15 Judgment Rule 1 for Experimental Analysis
Judgment Rule: Experiments should be used to determine causality.
Key Takeaways
Using Experiments to Determine Causality
Once again, the first question to ask when looking a research paper is: What question is the researcher trying to answer, and what method is appropriate to answer this question?
If the researcher is interested in finding out the characteristics of a population—for example, how many people own and use smart phones—then a survey is the best approach. If the researcher is interested in finding out if using smartphones destroys people’s ability to cross the street safely, then the researcher is asking a causal question: “Do smart phones decrease pedestrian safety?”
Scientists use the experimental method to determine if A causes B. The core of the experimental method is to control all possible explanations of why the experimental group changes. If the scientist can create a situation where just one thing is changed (A), and that one change also changes something else (produces B), then we can fairly safely say that A caused B.
Each question in Example Box 15.1 is asking a causality question, which you can also think of as a question about sequence. In an experiment, as opposed to a survey, you know what happened first and what happened second. Pretty obviously, if watching television commercials for high-density, high-calorie food causes preteens to prefer high-density, high-calorie food, then the commercials should come first, and the increase in wanting high-density, high-calorie food second.
Example 15.1
Research questions that an experiment can answer
Does watching television commercials for high-density, high-calorie food increase preferences for high-density, high-calorie food in preteens?
Does watching news online decrease comprehension of issue-based (thematic) news stories?
Does using highly sexualized female avatars decrease playing competence in first-person shooting games?

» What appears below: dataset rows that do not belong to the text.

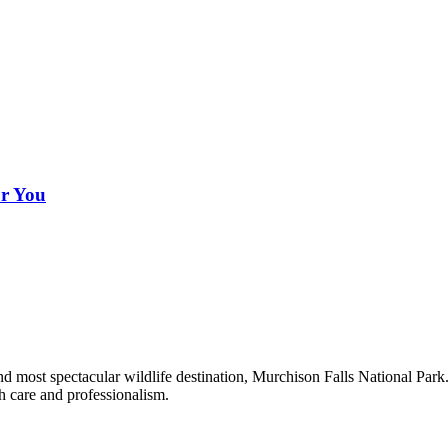
or You
 and most spectacular wildlife destination, Murchison Falls National Pa
th care and professionalism.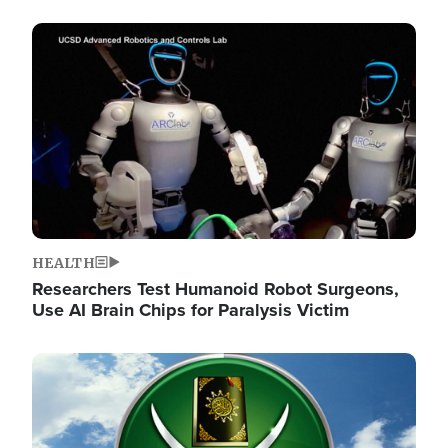
Image
HEALTH
Researchers Test Humanoid Robot Surgeons,
Use AI Brain Chips for Paralysis Victim
Image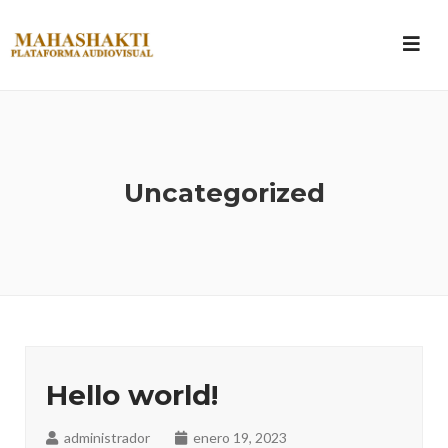
Uncategorized
Hello world!
administrador
enero 19, 2023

Does using Facebook increase motivated performance on exams?
Does using Twitter increase the subject’s ability to think logically?
Let’s go into the difference between survey and experiment in a bit more detail.
Let’s say that a researcher surveyed a group of teenagers and college students about their video-gaming habits. The researcher asked students what games they play, what avatars they used, what those avatars looked like, and what their average scores were (or the highest levels they reached) on each of their games. The researcher then compared the average scores of the group of players who used highly sexualized avatars against the group of players who did not use highly sexualized avatars and found out that those people who used highly sexualized avatars did not score as highly (or reach as high levels) as those without sexualized avatars.
What has this researcher found out from this survey? Well, as it turns out, the researcher now knows exactly what was said above—that people who used highly sexualized avatars did not score as highly (or reach as high levels) as those without sexualized avatars. In other words, the researcher knows that sexualized avatars and low scores co-vary. (The term “co-vary” essentially means that when one thing changes, another thing changes in a systematic way.) What the researcher doesn’t know is what caused the change. Did the people who used the highly sexualized avatars do less well because they saw themselves as less capable, or did more skilled, more dedicated players choose less sexualized avatars because they were more interested in the gaming (the shoots, the kills, achieving levels) than in the presentation of the avatar? What came first? What influenced what?
In a well-designed experiment, the researchers know that the treatment alone caused the change. That is, the scientists have designed their experiment in such a way that they can rule out all other potential causes. Let’s take the simple research question: Does listening to rap music in the car slow braking time? To find out the answer, researchers gathered a bunch of students who were practicing for their first driving license, gave them driving tests in a virtual driving simulator, and found out that the students who listened to rap music improved their braking time.
To check whether the experimental treatment (in this case, rap music) caused the change, researchers controlled the experiment. One straightforward way to control whether the treatment or something else causes a change is to give the experimental treatment to half of the research subjects (the experimental group), and to not give the treatment to the other half (the control group) (See Figure 15.1). If the two groups start out as similar and both go through the same processes during the experiment, then the differences between the experimental condition and the control condition will be due to the treatment, and only the treatment.
Even before an experiment is run, the researchers should be able to describe what results they could get and what each of those results would mean in terms of answering their original question: Does listening to rap music increase braking time?
Potential result 1: If both the experimental and control groups improved braking speed, then “something else” caused the decrease in braking time (not the rap music). (The students probably learned to be better drivers, but this is a guess because the researchers didn’t control for learning how to drive.)
Potential result 2: If neither group improved, then the music had no effect.
Potential result 3: If the control group learned how to brake more effectively than the experimental group, then the treatment harmed the driver’s ability to brake, even if the experimental group’s braking scores improved over the course of the experiment.
Potential result 4: If the control group braked less effectively than the experimental group, then the rap music improved the driver’s ability to brake, even if the control group learned how to brake more effectively during the experiment.
Summary: Controlled experiments are, by definition, set up so that researchers can manipulate “A” to see if “B” changed. How the researchers run the experiment is called subject design, and is the next basic judgment you will need to make. Is the experiment designed appropriately?